Giorgio Vasari Cristo Portacroce Altoviti: breve storia
Il dipinto, passato nel Seicento nelle collezioni Savoia, era considerato perduto, finché non è stato identificato con questa tavola recentemente comparsa ad un’asta ad Hartford (USA).
Bindo Altoviti è il prototipo dell’uomo di corte rinascimentale, dedito alle arti non meno che agli affari. Stimato da Michelangelo, che gli regalò uno dei cartoni della volta della Sistina, venne ritratto da Raffaello, Benvenuto Cellini, Francesco Salviati e Jacopino del Conte.

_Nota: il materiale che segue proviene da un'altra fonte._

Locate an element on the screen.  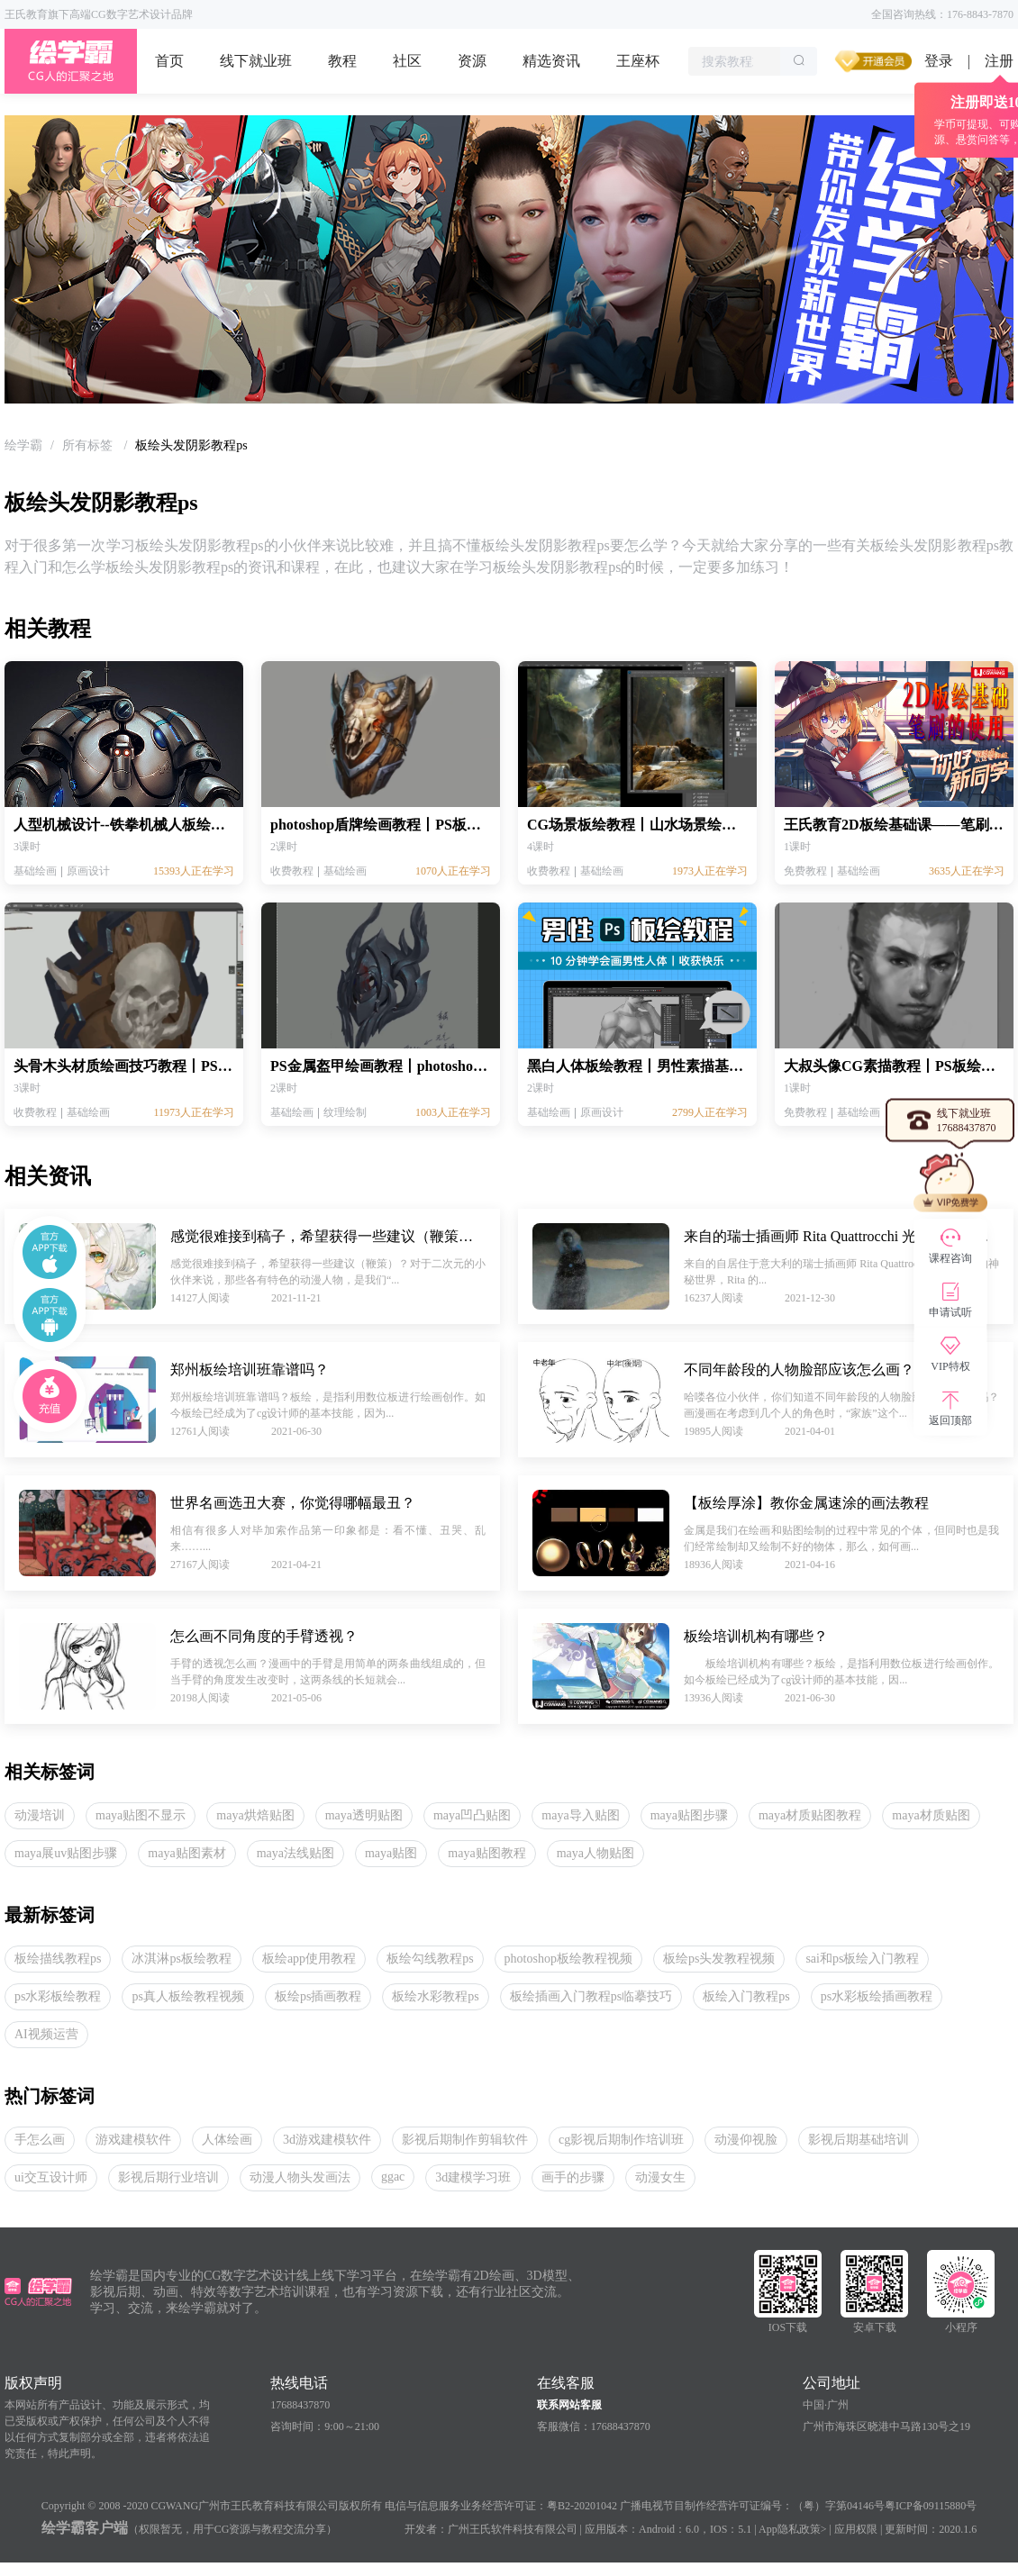 板绘入门教程ps is located at coordinates (746, 1996). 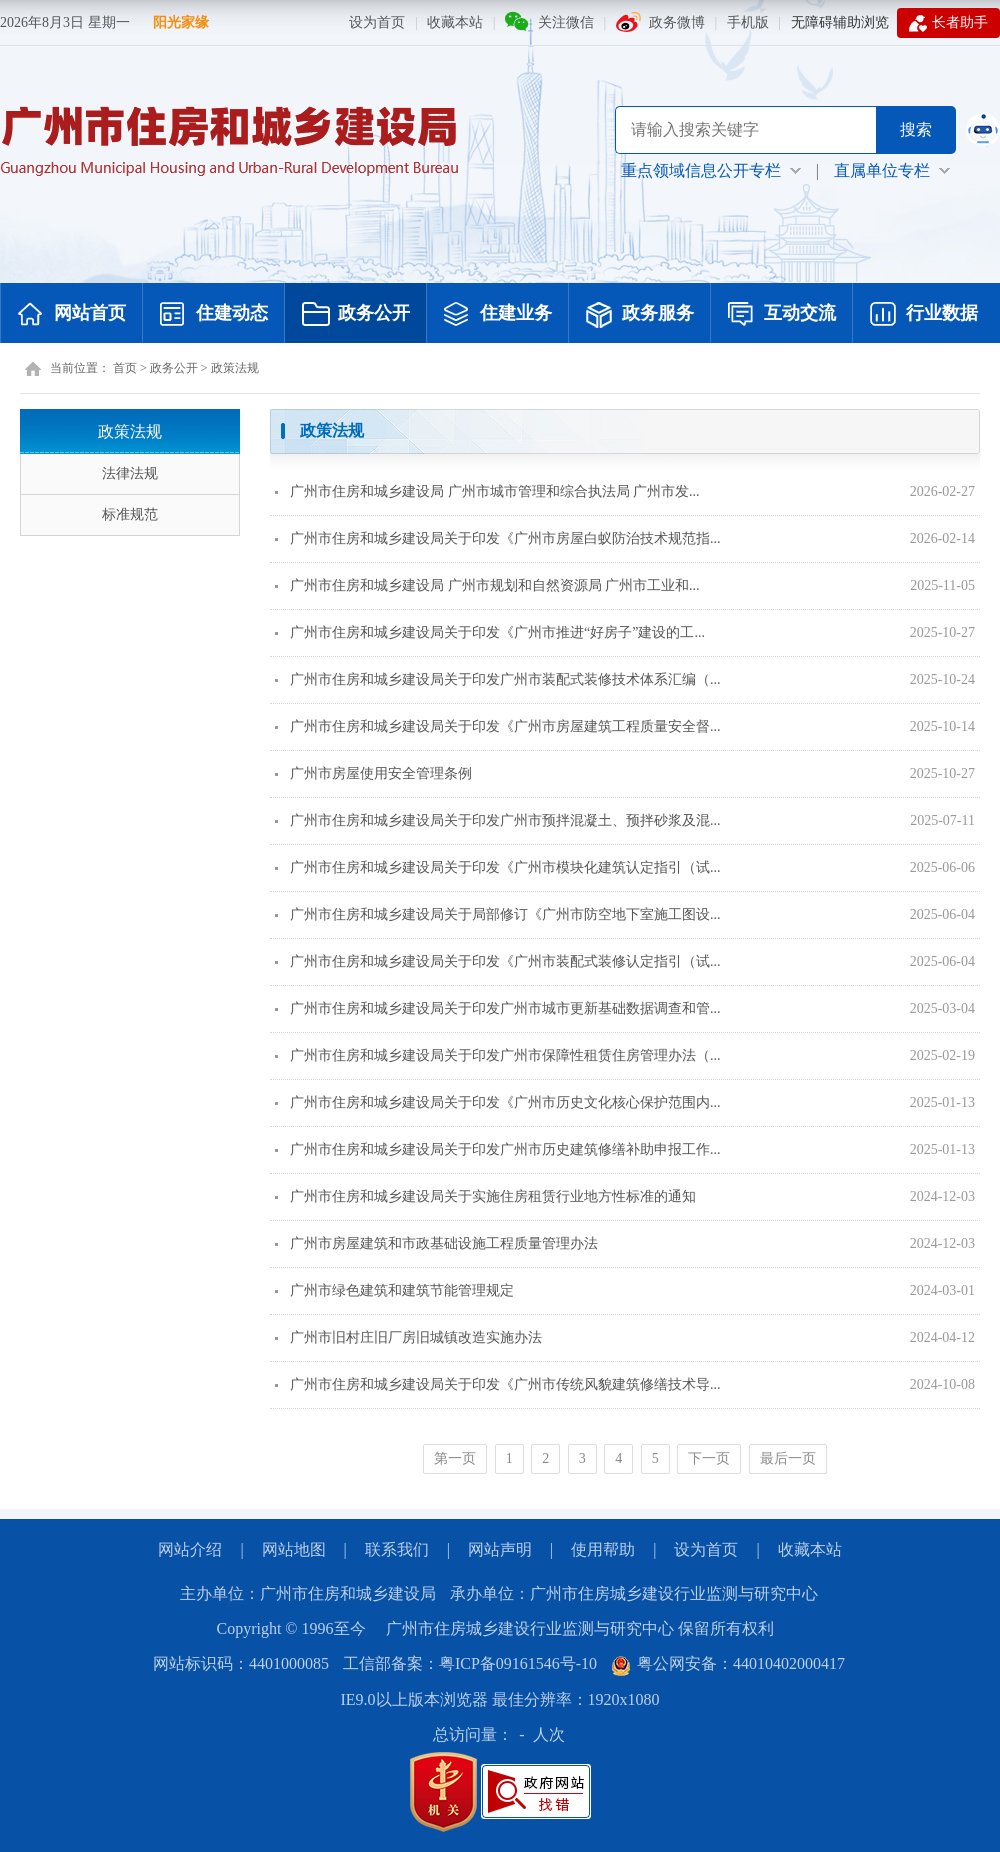  Describe the element at coordinates (235, 368) in the screenshot. I see `政策法规` at that location.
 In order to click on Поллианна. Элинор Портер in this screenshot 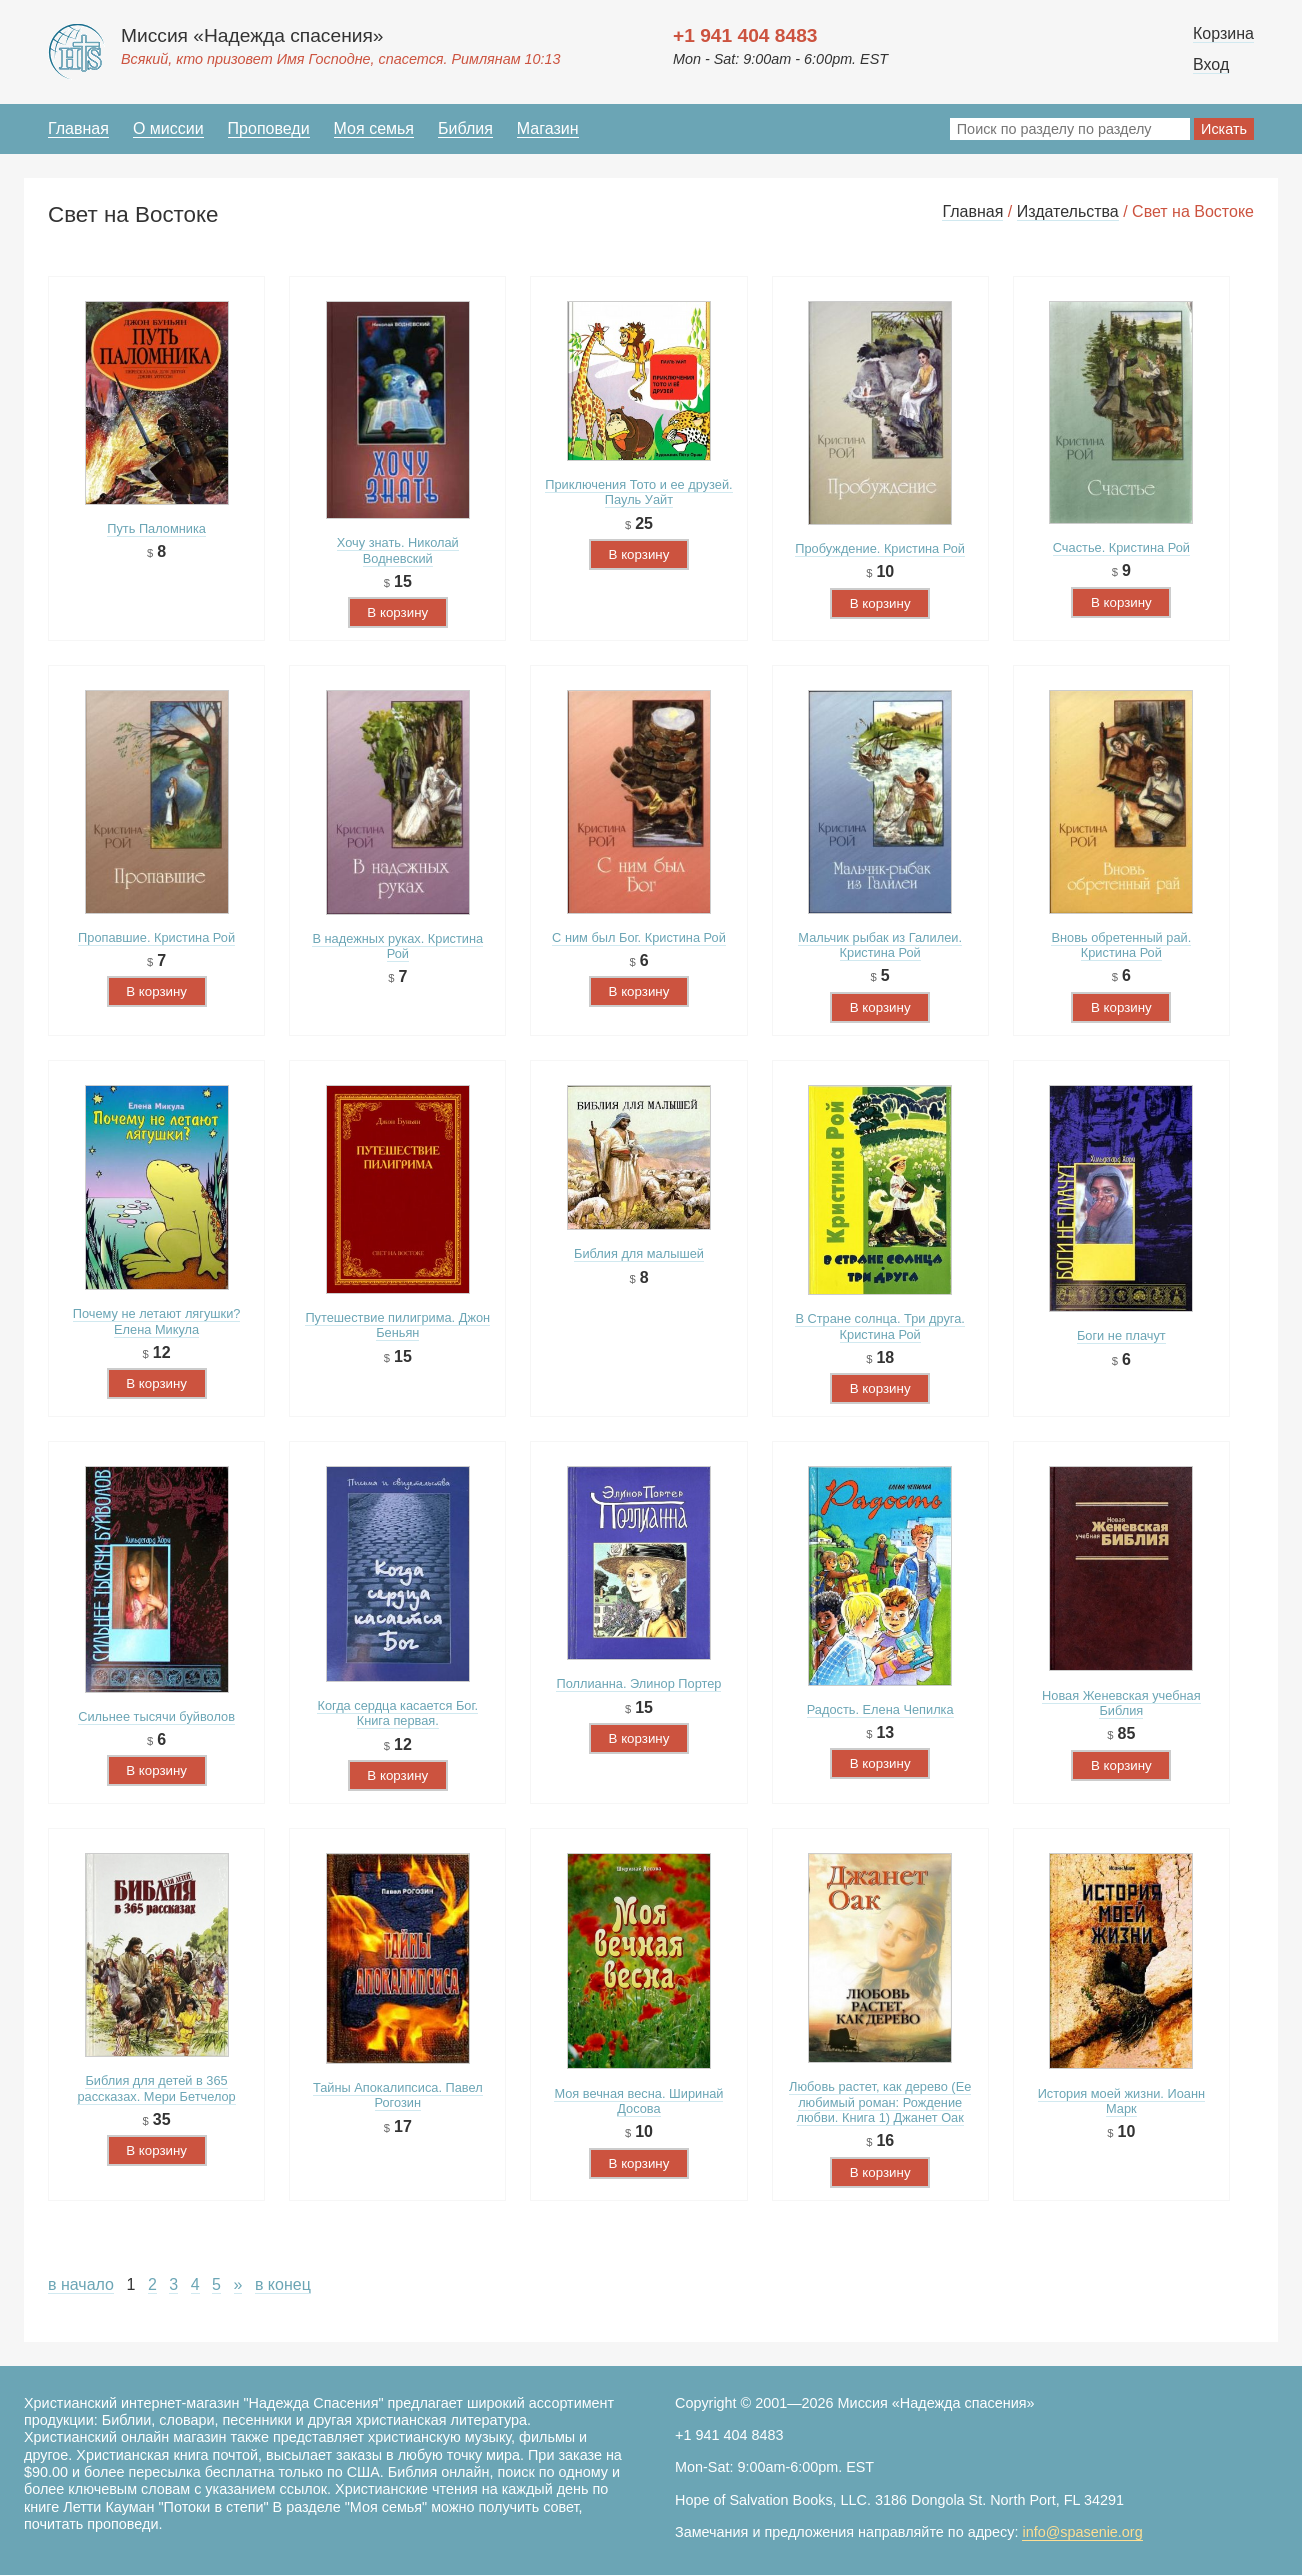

Il suo palazzo romano presso ponte Sant’Angelo, nella roccaforte del commercio bancario dell’Urbe, era “riccamente ornato di anticaglie e altre belle cose”, tra cui le decorazioni ad affresco eseguite da Giorgio Vasari. Fiero sostenitore della fazione antimedicea, venne condannato in contumacia da Cosimo I e morì a Roma nel 1556.
Tra gli artisti legati a Bindo Altoviti, un posto d’onore spetta certamente a Giorgio Vasari. Le fonti ricordano infatti numerose opere a lui commissionate, a partire dalla celebre pala dell’Immacolata Concezione della chiesa di Ognissanti a Firenze (1540-1541) fino a questo Cristo Portacroce del 1553.
Il Cristo Portacroce di Giorgio Vasari: l’opera
Osserva lo storico dell’arte fiorentino Carlo Falciani, nel saggio scritto in occasione della mostra Vasari per Bindo Altoviti. Il Cristo portacroce presso la Galleria Corsini:
“A fronte di dipinti coevi gremiti di figure dai gesti eloquenti e di attributi iconografici significanti, e nonostante la vicenda della salita al Calvario, dalla quale è estratto il Cristo con la croce, si prestasse all’inserimento di più personaggi, la figura del Salvatore, solitaria e monumentale, emerge maestosa dallo spazio scuro del fondo e riempie la tavola con una depurata semplicità tutta incentrata sul profilo, incorniciato dai riccioli e dalla barba inanellata, e sulle mani poderose. Una medesima semplicità Vasari la ottiene anche attraverso una tavolozza parca e austera nei toni, dove i bruni più o meno profondi sono messi a contrasto solo con il colore indaco della tunica indossata dal Cristo, senza indugiare in splendori metallici e decorazioni dorate, eccetto nello scollo, dove una banda appena lumeggiata di giallo, e bordata dal bianco di una veste sottostante, delimita il collo forte e teso nello sforzo del sostenere la croce. In accordo con tali scelte, anche lo sfondo bruno e monocromo è mosso solo dal legno scabro della croce, la cui austera e simbolica grandezza è appena articolata dal cerchio dei chiodi scuri che fissano l’asse orizzontale a quella verticale. Il legno venato e ruvido fa così da sfondo alla bella testa del Cristo che al pari delle mani diventa motore e fulcro dell’intera composizione”.
Nella mano destra Cristo trattiene gli strumenti della sua passione che si intravedono nella penombra. E’ vero, la concentrazione è assoluta e allora le spesso complesse e ridondanti scenografie vasariane hanno lasciato questa volta spazio ad un’opera essenziale, quasi da devozione privata.